Было что-то странное в том, что после тех нескольких дней, проведенных вместе во Франции, теперь каждый продолжал жить своей жизнью. Питеру не давал покоя вопрос, изменилось ли для Оливии все так, как изменилось для него. А ведь поначалу он сопротивлялся, пытался убедить себя, что все осталось по-старому.
Увы, то, о чем он раньше даже не задумывался, в одночасье превратилось в проблему, и не одну. Теперь у него не оставалось иллюзий – все, что говорила или делала Кейт, так или иначе стало касаться ее отца. Его собственная работа сильно осложнилась. Исследования по поиску замены опасного компонента пока не дали никаких результатов. Фрэнк же буквально изводил его своими придирками. Даже сыновья, и те, похоже, в нем не нуждались.

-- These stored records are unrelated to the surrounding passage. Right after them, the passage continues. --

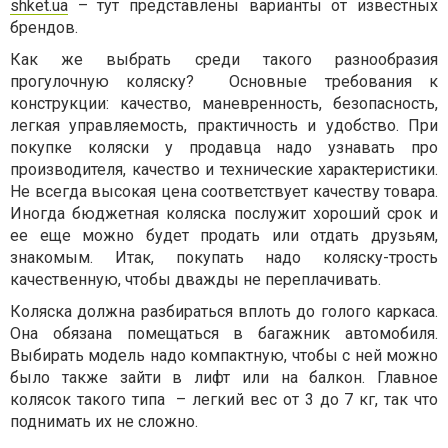
shket.ua
– тут представлены варианты от известных
брендов.
Как же выбрать среди такого разнообразия
прогулочную коляску? Основные требования к
конструкции: качество, маневренность, безопасность,
легкая управляемость, практичность и удобство. При
покупке коляски у продавца надо узнавать про
производителя, качество и технические характеристики.
Не всегда высокая цена соответствует качеству товара.
Иногда бюджетная коляска послужит хороший срок и
ее еще можно будет продать или отдать друзьям,
знакомым. Итак, покупать надо коляску-трость
качественную, чтобы дважды не переплачивать.
Коляска должна разбираться вплоть до голого каркаса.
Она обязана помещаться в багажник автомобиля.
Выбирать модель надо компактную, чтобы с ней можно
было также зайти в лифт или на балкон. Главное
колясок такого типа – легкий вес от 3 до 7 кг, так что
поднимать их не сложно.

Что еще хуже, Питера не отпускало ощущение, что из его жизни ушла радость. В ней больше не было ни тайны, ни волнения, ни любви. Ничего того, что было у них с Оливией во Франции. Но самым страшным было то, что ему было не с кем поговорить. Раньше он не задумывался о том, как далеко они разошлись с Кейт. У нее была своя жизнь, свои дела и друзья. Все ее интересы были связаны с какими-то комитетами и подругами, на которых она тратила почти все свое время. Для него в ее жизни места уже не осталось, и единственный мужчина, который что-то для нее значил, был ее отец.
Питеру не давала покоя мысль, что проблема, наверное, в нем самом. Может, он все преувеличивает, принимает слишком близко к сердцу, может, он просто устал и после отрицательного заключения на викотек у него сдают нервы.
Хотя вряд ли. Даже когда на День независимости Питер приехал проведать жену и детей на Мартас-Винъярд, там его раздражало буквально все. С друзьями у него не нашлось общих тем, общение с Кейт не клеилось, и даже сыновья как будто избегали его. Он даже не заметил, когда все изменилось, и, похоже, его брак доживал последние дни. Его жизнь рушилась буквально на глазах. Иногда ему казалось, что он сам невольно подталкивает их к разрыву. Наверное, решил Питер, им двигало стремление оправдать в своих глазах то, что было между ним и Оливией во Франции. Потому что, если у вас неудачный брак, такие вещи понятны и простительны. Если же нет, оправдание найти гораздо труднее.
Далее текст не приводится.